### AVAILABLE DATA:
*** Begin section ***

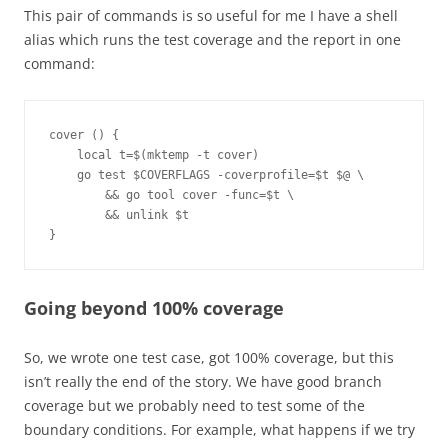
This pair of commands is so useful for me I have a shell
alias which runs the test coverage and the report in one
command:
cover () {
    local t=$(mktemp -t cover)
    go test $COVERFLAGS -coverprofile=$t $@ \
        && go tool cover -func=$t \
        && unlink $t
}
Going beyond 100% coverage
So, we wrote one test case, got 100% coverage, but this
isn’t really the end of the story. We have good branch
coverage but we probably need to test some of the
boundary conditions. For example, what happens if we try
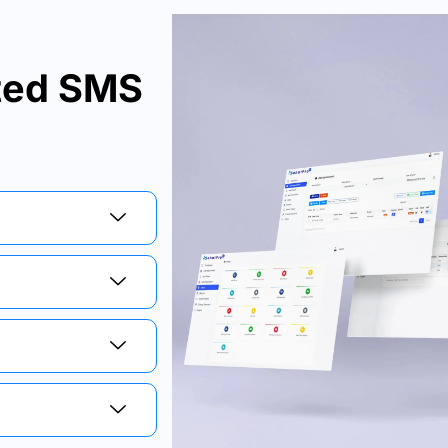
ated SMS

*** End section ***

### YOUR ASSIGNMENT:
The lines to copy are those in the listing that contain "have".

### RESPONSE AREA:
This pair of commands is so useful for me I have a shell
isn’t really the end of the story. We have good branch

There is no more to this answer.